THE TASK:
Below are some records; quote exactly the lines from the one that contains "monzúny trvajú od" through the one that contains "približne od decembra", inclusive, and no others.

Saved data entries
━━━

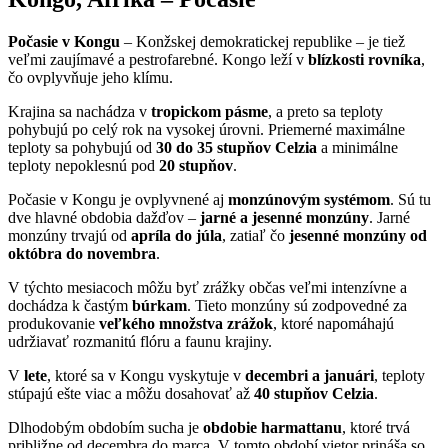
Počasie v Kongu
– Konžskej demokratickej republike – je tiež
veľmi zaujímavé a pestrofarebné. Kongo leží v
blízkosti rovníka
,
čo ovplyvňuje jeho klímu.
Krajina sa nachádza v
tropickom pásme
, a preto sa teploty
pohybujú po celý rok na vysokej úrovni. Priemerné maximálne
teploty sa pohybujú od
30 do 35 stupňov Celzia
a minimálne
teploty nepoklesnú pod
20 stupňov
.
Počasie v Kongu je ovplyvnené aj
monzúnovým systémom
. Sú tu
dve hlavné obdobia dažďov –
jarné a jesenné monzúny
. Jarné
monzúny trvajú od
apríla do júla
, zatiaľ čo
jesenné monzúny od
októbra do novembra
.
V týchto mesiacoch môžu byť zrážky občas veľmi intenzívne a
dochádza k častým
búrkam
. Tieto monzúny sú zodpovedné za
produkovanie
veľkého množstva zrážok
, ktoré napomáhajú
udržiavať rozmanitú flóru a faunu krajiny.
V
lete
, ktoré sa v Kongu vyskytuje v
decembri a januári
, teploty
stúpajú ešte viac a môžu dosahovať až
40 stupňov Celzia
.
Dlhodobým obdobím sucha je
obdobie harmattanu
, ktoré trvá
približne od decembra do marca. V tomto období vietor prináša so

━━━

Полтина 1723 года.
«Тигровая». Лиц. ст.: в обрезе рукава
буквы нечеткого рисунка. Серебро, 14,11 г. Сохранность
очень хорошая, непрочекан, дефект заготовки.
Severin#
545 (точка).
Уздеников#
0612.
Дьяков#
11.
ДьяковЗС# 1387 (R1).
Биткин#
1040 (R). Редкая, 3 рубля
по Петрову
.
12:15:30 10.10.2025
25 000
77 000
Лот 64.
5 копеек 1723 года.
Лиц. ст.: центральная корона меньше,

━━━

ANSWER SPACE:
monzúny trvajú od
apríla do júla
, zatiaľ čo
jesenné monzúny od
októbra do novembra
.
V týchto mesiacoch môžu byť zrážky občas veľmi intenzívne a
dochádza k častým
búrkam
. Tieto monzúny sú zodpovedné za
produkovanie
veľkého množstva zrážok
, ktoré napomáhajú
udržiavať rozmanitú flóru a faunu krajiny.
V
lete
, ktoré sa v Kongu vyskytuje v
decembri a januári
, teploty
stúpajú ešte viac a môžu dosahovať až
40 stupňov Celzia
.
Dlhodobým obdobím sucha je
obdobie harmattanu
, ktoré trvá
približne od decembra do marca. V tomto období vietor prináša so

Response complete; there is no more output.